(Extracted page text data)
::::::::

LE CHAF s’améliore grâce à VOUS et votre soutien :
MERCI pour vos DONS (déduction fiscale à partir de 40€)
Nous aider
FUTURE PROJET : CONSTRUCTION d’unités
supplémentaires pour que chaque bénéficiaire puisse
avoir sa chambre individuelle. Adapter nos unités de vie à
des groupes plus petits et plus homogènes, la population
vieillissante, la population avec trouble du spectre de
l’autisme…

::::::::

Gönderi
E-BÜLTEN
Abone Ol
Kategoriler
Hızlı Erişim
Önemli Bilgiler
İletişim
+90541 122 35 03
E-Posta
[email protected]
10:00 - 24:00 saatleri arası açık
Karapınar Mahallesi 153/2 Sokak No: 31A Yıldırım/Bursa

::::::::

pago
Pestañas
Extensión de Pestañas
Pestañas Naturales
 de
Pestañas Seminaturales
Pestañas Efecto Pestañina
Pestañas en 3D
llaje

::::::::

= Task goal =
Return, with no change at all, every line in the entries above from the line containing "LE CHAF s’améliore" through the line containing "supplémentaires pour que".

= Task result =
LE CHAF s’améliore grâce à VOUS et votre soutien :
MERCI pour vos DONS (déduction fiscale à partir de 40€)
Nous aider
FUTURE PROJET : CONSTRUCTION d’unités
supplémentaires pour que chaque bénéficiaire puisse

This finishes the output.